If you’ve ever felt like your parents’ divorce was why you don’t have a good relationship with your dad, you’re not alone. In fact, it’s pretty common for kids whose parents are getting divorced to feel a little hurt and angry at first.
In many cases, this can lead to an unspoken acceptance of the situation—and a feeling that there’s nothing that you can do about it. But there is something that you can do about it!
By learning how to work through your feelings and reach out for support from others, you can finally start to heal from the pain of your parents’ divorce. In this article, we dig deep into these situations and how we can help you reconcile with your parents, especially your dad.
Why You Don’t Want to See Your Dad After the Divorce
Although divorce is never easy for anyone involved, it can be particularly overwhelming, especially for children. They may feel abandoned by one or both parents.
So, they may resent that their parents have chosen to separate rather than find a common solution. And the situation may escalate to a point where an adult son or daughter may resent any of the parents, especially the dad. They may even avoid seeing him, leave alone talking to him.
Here are some reasons why you may not want to see your dad after divorce.
You have a hard time forgiving him for what he did
You may even blame him for the divorce in your mind. You are trying to make sense of the situation, and you can’t help but think that if your dad had not been so meaningful, or had he not been so stubborn or so selfish, things would be different now.
You want to know why your dad got divorced, what happened between him and your mother, and how they managed to stay together as long as they did. After all, they went through together.
He has a lot of baggage, and you don’t want to deal with it
Your dad may have a lot of baggage due to his divorce, especially if he was the one who filed for it. Maybe his ex-wife was manipulative, or he had an affair and wasn’t honest about it. Maybe she cheated on him, or maybe he cheated on her.
Whatever happens, it’s best to avoid your dad unless you have to see him. He could be sensitive about the whole thing, so he might be reluctant to tell you what went down in their marriage because he doesn’t want to upset you.
He might be resentful of your new relationship with your mom
It could be that he doesn’t want to share you with anyone else, or maybe he has issues with his ex-wife and is concerned about how she will treat you if she gets custody of you.
Your parents were never the same after divorce
Your dad might have changed and become a different person than you knew before. Or he might be the same, but just different in his personality. It’s hard to say which it is, but it can be difficult either way.
Your dad might be mean-spirited and pushy about his views on divorce in general
This can make you feel like he doesn’t respect you as an adult and that he doesn’t believe you can make decisions on your own. It could also make you feel like his opinion is more important than yours because he knows more about the situation than anyone else.
How To Reconcile with Your Dad After Divorce
You might wonder how to reconcile with your dad after your parents’ divorce. But all in all, reconciliation is possible, although it takes time, effort and patience.
Reconciliation doesn’t necessarily require you to stop being angry at your parents — it just means trying to understand their motives and motivations and accepting them for who they are, even if you disagree with them.
Here are some tips on reconciling with your dad after your parents’ divorce.
- Discuss it
You can start by talking to your dad about how he feels and what he thinks about the situation. If there’s an issue between you, you must discuss it openly and honestly.
It may be helpful for both of you to write down your thoughts and feelings about the situation so that you can see where each other stands on certain issues. This way, if misunderstandings or miscommunications occur, they will become clear immediately instead of festering away in silence and resentment over time.
- Let Go of the Past
It may be hard to let go of old feelings and emotions, but you should try. You must realize that both of you have changed over the years, which cannot be changed by either one of you alone. Your dad will also need to get past his feelings about what happened in the past and understand that it was not his fault for what happened between your parents.
- Make amends
Once you’ve had time to talk through everything that went wrong in your relationship and why things ended up as they did, it’s time to make amends.

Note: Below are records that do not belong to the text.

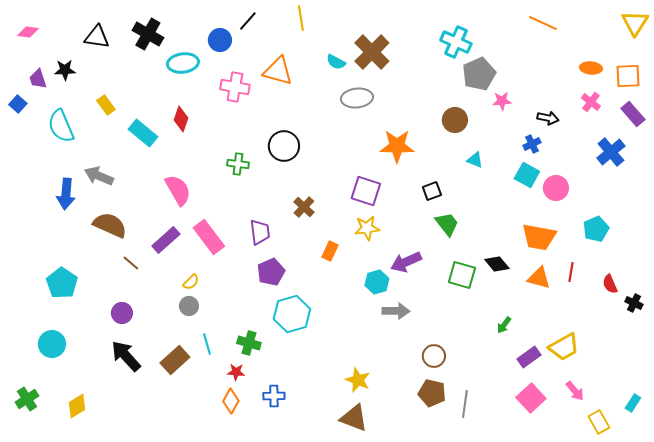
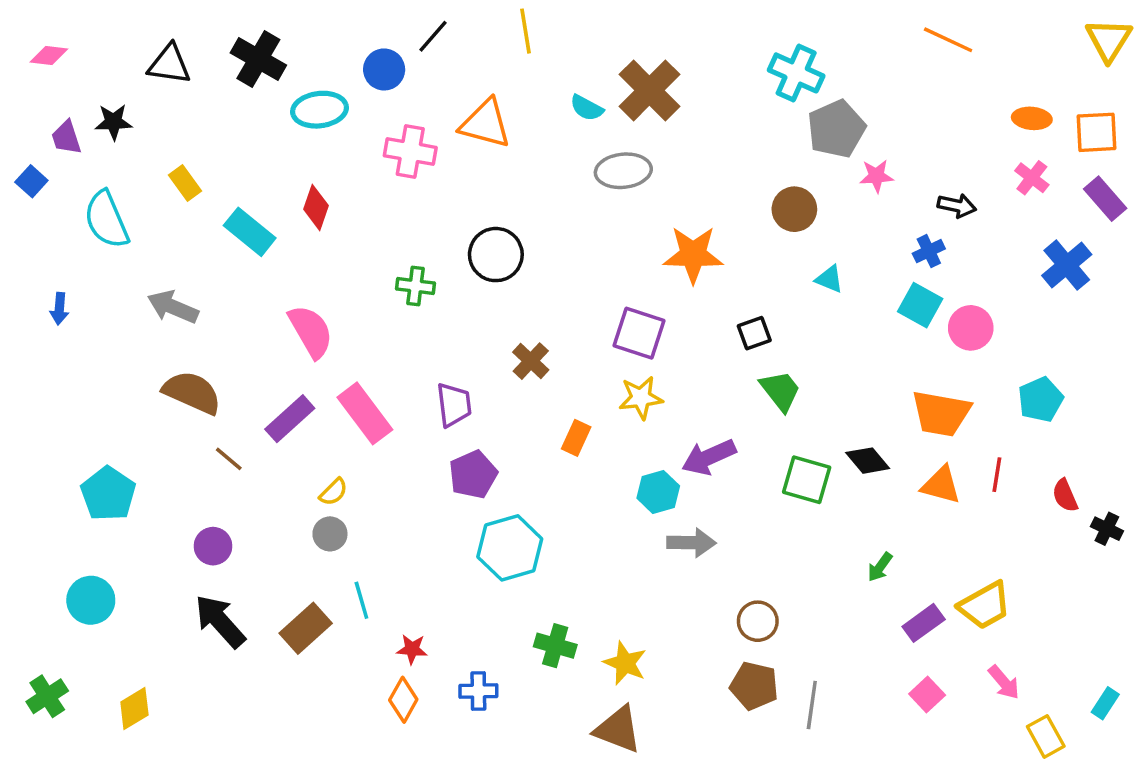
blue arrow: (66, 194) -> (59, 309), moved, size x0.6
green cross: (249, 343) -> (555, 646), moved
pink square: (531, 398) -> (927, 695), size x0.7

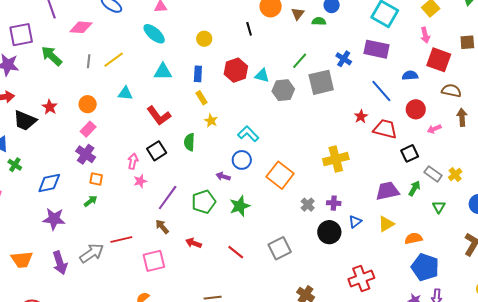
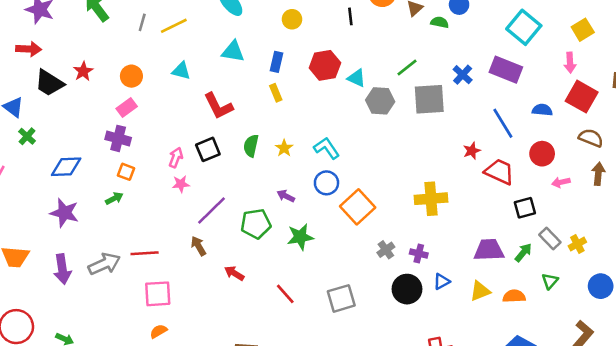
yellow star: (211, 121) -> (284, 148), moved
purple cross: (86, 154) -> (118, 138), turned -30
blue circle: (242, 160) -> (326, 183), moved
orange semicircle: (413, 238) -> (514, 296), moved
pink square: (154, 261) -> (158, 294), moved

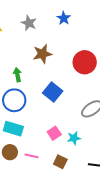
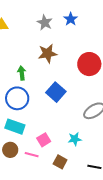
gray star: (29, 23) -> (45, 23), moved
pink square: (54, 133) -> (44, 140), moved

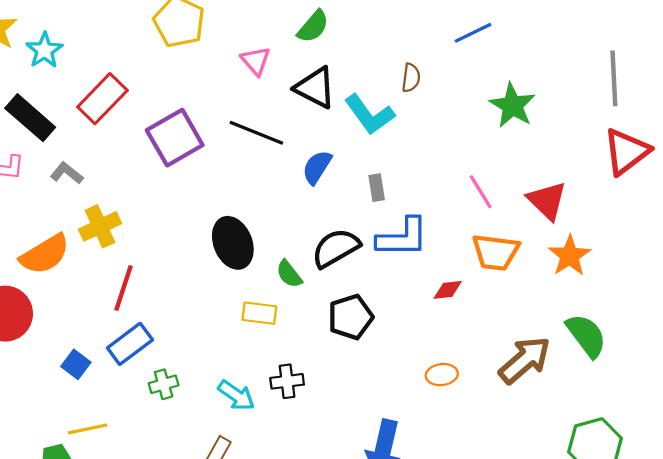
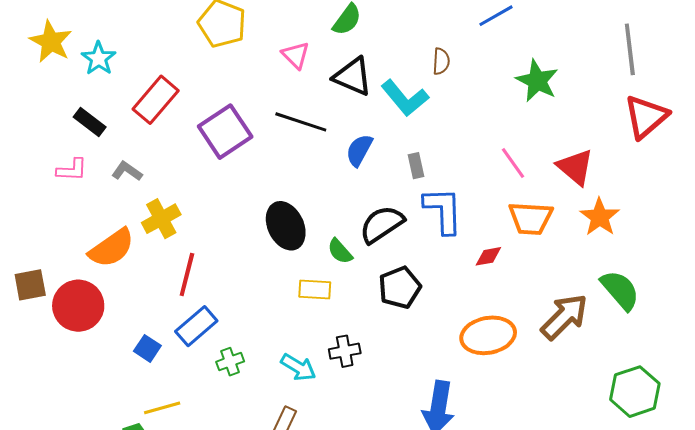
black rectangle: (30, 118) -> (90, 122), size x0.7
blue L-shape: (403, 238) -> (443, 210), turned -88
orange ellipse: (442, 375) -> (488, 335), size x1.8

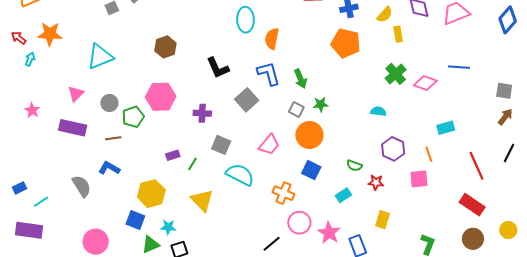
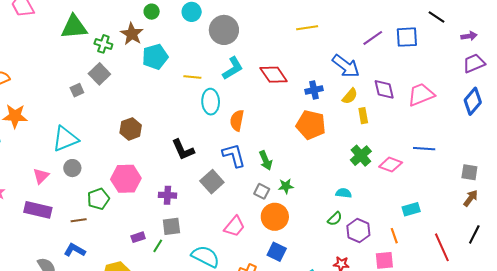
gray circle: (109, 103) -> (72, 168), moved
gray square: (221, 145) -> (171, 226), moved, turned -30
green semicircle: (354, 166) -> (335, 219), moved, turned -63

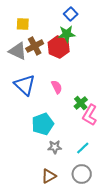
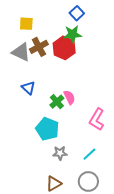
blue triangle: (25, 85) -> (28, 88), size x0.6
pink semicircle: (57, 87) -> (69, 97), moved
green cross: (81, 103) -> (57, 102), moved
cyan pentagon: (43, 124) -> (47, 129), turned -30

This can include anything from apologizing for any hurtful words spoken during arguments or having an honest conversation about what happened when one of you was away at work or school — whatever needs fixing and whatever caused resentment between you.
- Don’t cut off communication
Not severing all ties with your family members after a divorce is important. A healthy relationship with your parents is essential to form a strong support system for yourself as an adult.
- Make Time for Him
As much as possible, make time for him when he is available so that he knows that you still care about him and want him around even though trying to rebuild your relationship after divorce may be difficult.
- Don’t blame him for how he feels or thinks about the situation
Your dad is hurting, too, so don’t try to make him feel guilty or responsible for something that isn’t true or fair on either side of this equation.
All in all, accept that there’s no easy way out of this situation and no perfect solution to fixing things between you and your dad after your parents’ divorce. This means there’s no magic formula for solving all those problems associated with living in close quarters with each other again after years apart.
Talk to your dad. Tell him how you feel and give him a chance. If it doesn’t work out, then at least you tried. They’re your parents, love you, and want what’s best for you. But maybe if they talk to each other, they can see that what’s best for you is having an intact family.